Pour mettre en œuvre ces transferts, il faut sortir d’une définition des professions de santé qui est établie sur des décrets de compétences rigides, en refondant les textes sur la base de la notion de missions, comme c’est déjà le cas dans un certain nombre de pays.

Les progrès technologiques en matière de santé devraient également faciliter l’émergence de nouveaux partages de compétences entre les professionnels de santé.

Le rôle des professions paramédicales est aussi essentiel dans le développement des maisons de santé qui se multiplient sur le territoire – même si elles ne disposent pas toujours de médecin –, les jeunes médecins manifestant en effet une préférence pour l’exercice regroupé dans le cadre des maisons et pôles de santé pluriprofessionnels.

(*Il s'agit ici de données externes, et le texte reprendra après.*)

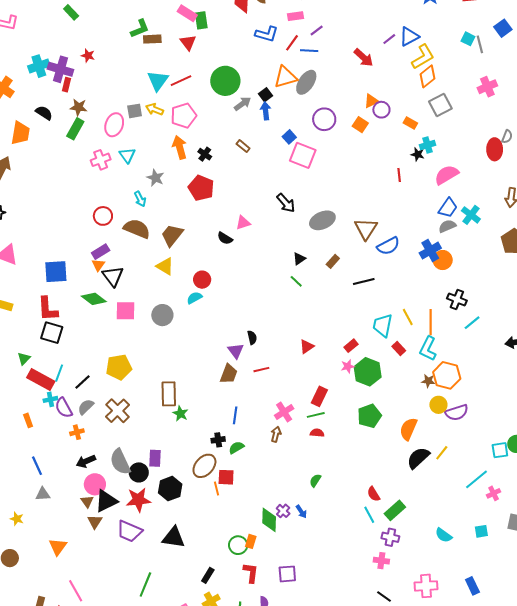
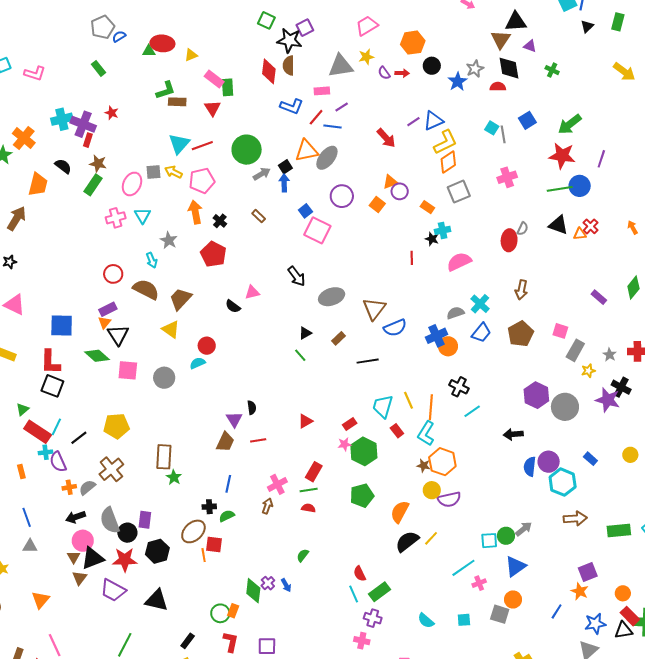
blue trapezoid: (448, 208) -> (481, 333), moved
gray semicircle: (86, 407) -> (87, 487), moved

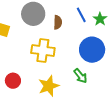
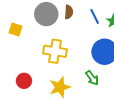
brown semicircle: (58, 22) -> (69, 12), moved

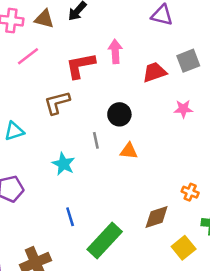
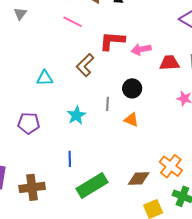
pink arrow: (115, 51) -> (141, 49), moved, turned -114
pink line: (28, 56) -> (73, 22), turned 48
brown L-shape: (57, 103) -> (85, 65), turned -45
orange cross: (190, 192) -> (171, 166), size x1.6

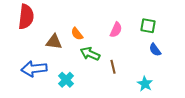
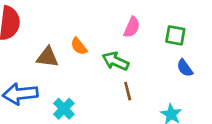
pink semicircle: (116, 30) -> (132, 27), moved
green arrow: (90, 54) -> (115, 61), moved

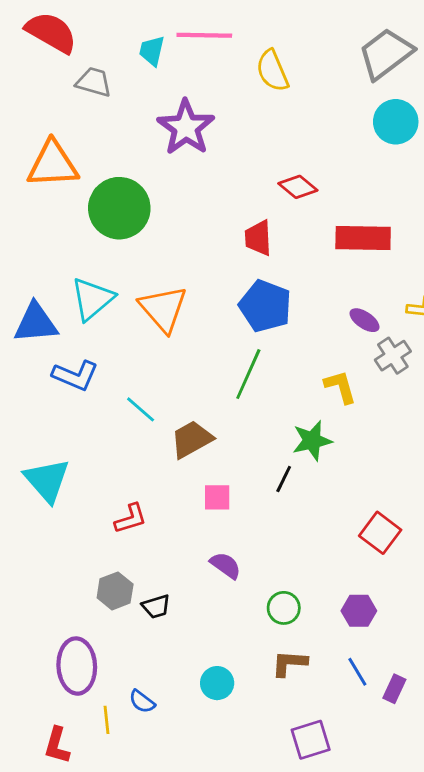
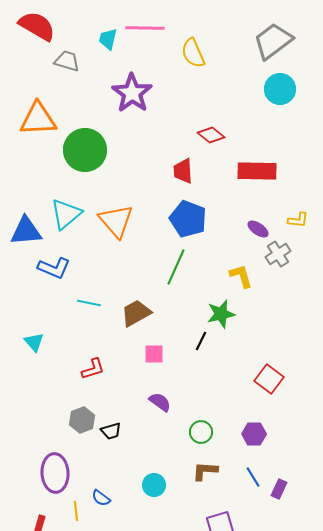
cyan line: (141, 409) -> (89, 303), moved, turned -30
cyan triangle: (47, 480) -> (34, 342), size x0.6

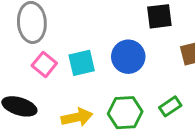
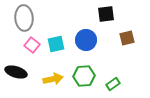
green rectangle: (170, 106) -> (113, 84), moved

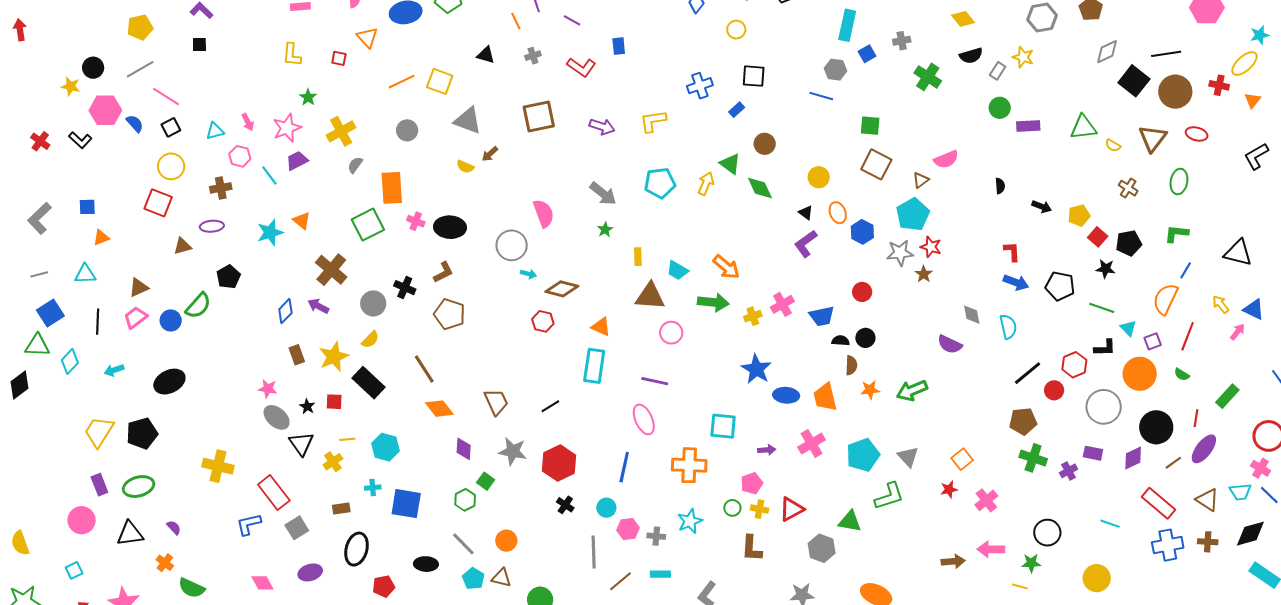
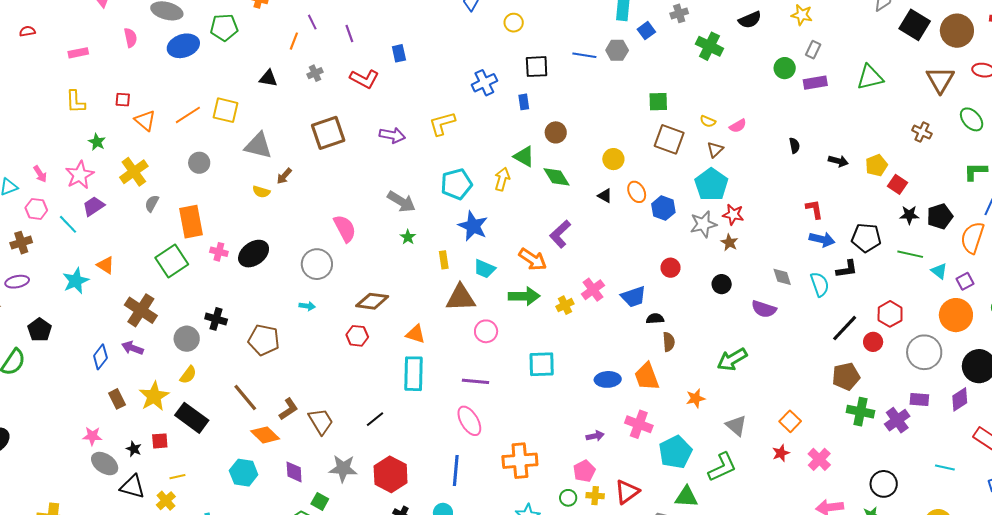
purple line: (572, 20) -> (349, 34), turned 48
orange line: (516, 21) -> (294, 41), turned 54
orange triangle: (367, 38) -> (145, 120), moved
gray rectangle: (998, 71) -> (813, 50), moved
blue line: (821, 96) -> (584, 55), moved
blue rectangle: (737, 110) -> (524, 102), turned -49
yellow semicircle: (1113, 145) -> (708, 121), moved
pink semicircle: (946, 159) -> (738, 126), size x0.7
green ellipse: (1179, 182) -> (972, 119), turned -45
black ellipse: (450, 227) -> (254, 254), turned -32
black pentagon: (1129, 243) -> (940, 216), moved
purple L-shape: (806, 244) -> (560, 234), moved
brown L-shape: (443, 272) -> (288, 409), moved
cyan arrow: (528, 274) -> (307, 306), moved
black circle: (865, 338) -> (722, 284), moved
black L-shape: (1105, 348) -> (847, 269), moved
blue star: (756, 369) -> (473, 226), moved
orange star: (870, 390) -> (696, 398), moved
cyan square: (723, 426) -> (542, 364), moved
black triangle: (301, 444) -> (132, 487), turned -32
pink cross: (812, 444) -> (639, 424), turned -32
cyan hexagon: (385, 447) -> (244, 473), moved
cyan pentagon: (863, 455) -> (675, 452), moved
purple cross: (1068, 471) -> (897, 420), size x1.4

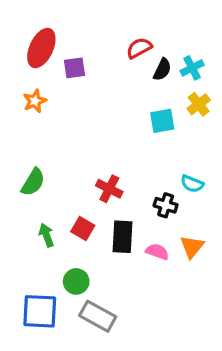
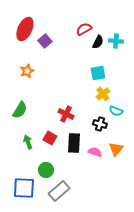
purple square: (75, 68) -> (45, 41), turned -32
cyan cross: (192, 68) -> (116, 41), turned 32
orange star: (35, 101) -> (27, 71), moved
yellow cross: (199, 104) -> (103, 94), moved
gray rectangle: (98, 316) -> (59, 191), turned -70

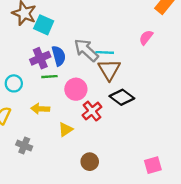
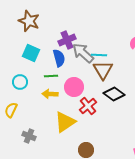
cyan square: (44, 25) -> (31, 53), moved
purple cross: (40, 58) -> (67, 40), moved
yellow arrow: (40, 109) -> (50, 94), moved
yellow triangle: (66, 129) -> (65, 122), size x1.6

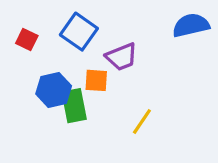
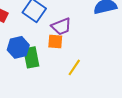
orange square: (96, 80) -> (55, 41), moved

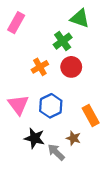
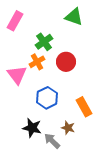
green cross: (63, 41) -> (44, 42), moved
pink triangle: (18, 105) -> (17, 75), moved

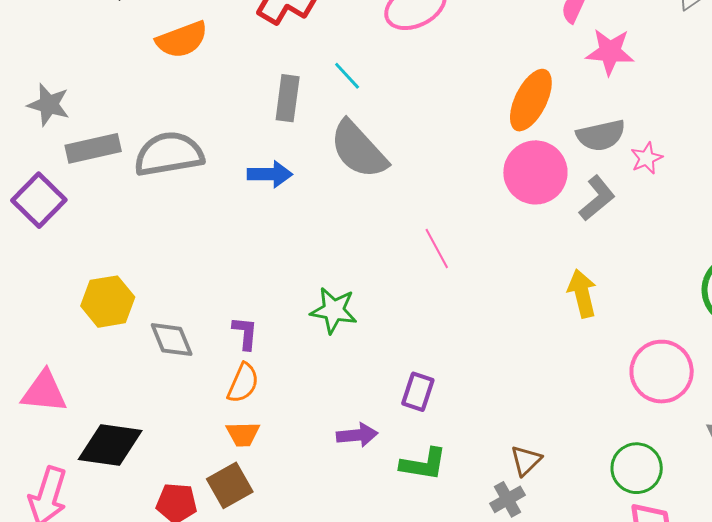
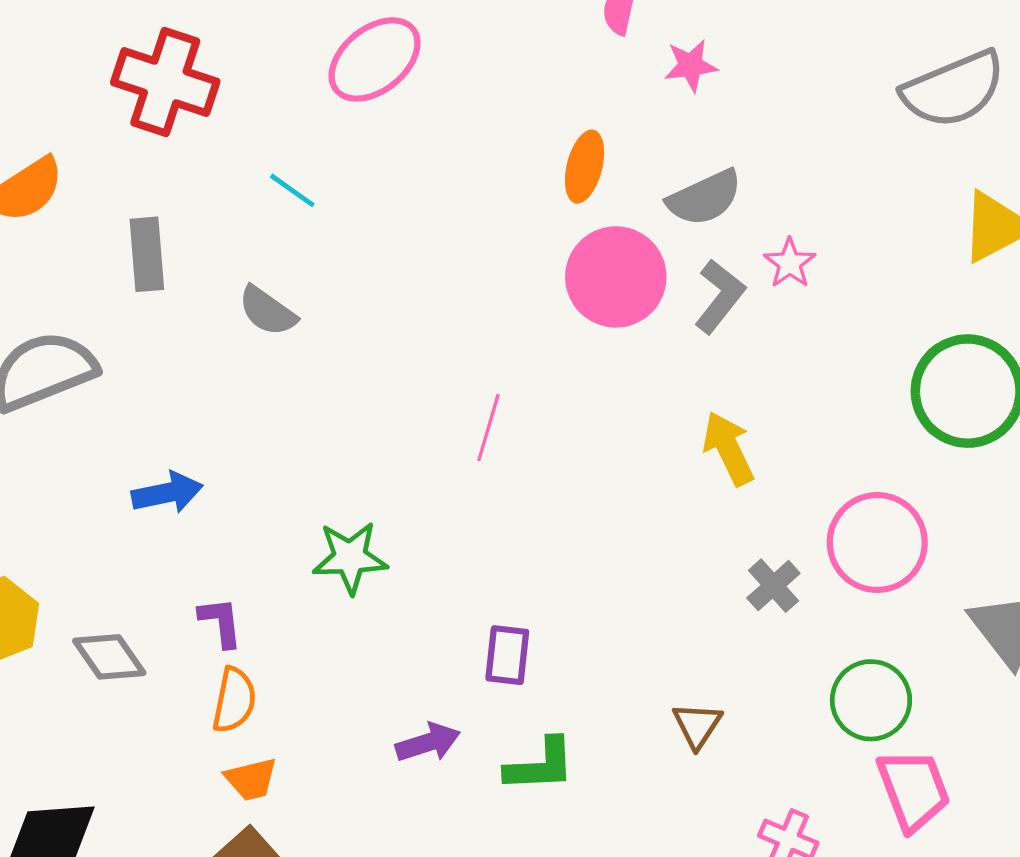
pink star: (610, 52) -> (691, 65), size x0.7
gray rectangle: (288, 98) -> (147, 254), moved
orange ellipse: (531, 100) -> (585, 167), size x0.7
gray semicircle: (359, 150) -> (267, 311), moved, size x0.6
pink star: (647, 158) -> (790, 263), moved
blue arrow: (270, 174) -> (167, 493), moved
pink line: (437, 249) -> (488, 428), turned 57
gray cross: (507, 499) -> (773, 586), moved

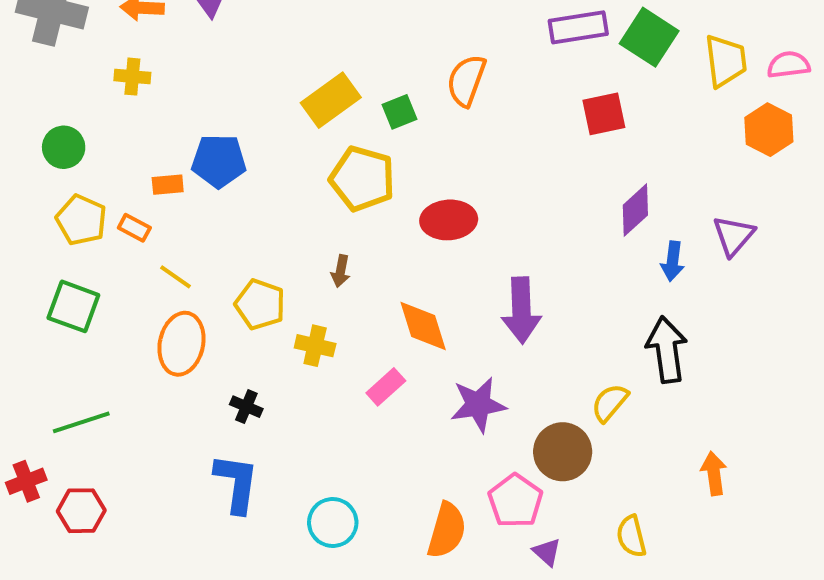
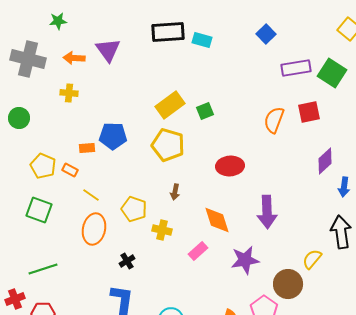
orange semicircle: (466, 80) -> (274, 120), moved
green circle: (64, 147) -> (19, 118), moved
yellow pentagon: (362, 179) -> (168, 145), moved
black cross: (246, 407) -> (127, 261), turned 35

Je veux également attirer votre attention sur le fait que la plupart des professions de santé sont aujourd'hui l’objet d’une régulation en matière d’installation. C’est vrai depuis longtemps des pharmaciens, des kinésithérapeutes, des sages-femmes, des orthophonistes. Je rappelle que ce dispositif a permis d’augmenter de 30 % le nombre de kinésithérapeutes dans les zones sous-dotées entre 2012 et 2013. C’est pourquoi, depuis plusieurs années, un certain nombre de mes collègues et moi-même proposons d’étendre le conventionnement sélectif aux médecins, en fonction de la nature des zones d’installation. Selon ce mécanisme, un médecin, pour s’installer dans une zone surdotée, devrait soit remplacer un confrère déménageant sur un autre territoire ou partant à la retraite, soit renoncer au conventionnement. Il s’agit non pas de coercition, mais de régulation d’une liberté, une liberté qui doit être soumise à un principe encore plus important : l’intérêt général.

Les professions paramédicales ont montré la voie en matière de régulation d’installation. J’espère que nous saurons nous en inspirer pour faire face à la pénurie de médecins qui pose aujourd’hui de réels problèmes en termes d’accès aux soins et, au-delà, en termes d’égalité des territoires et de nos concitoyens.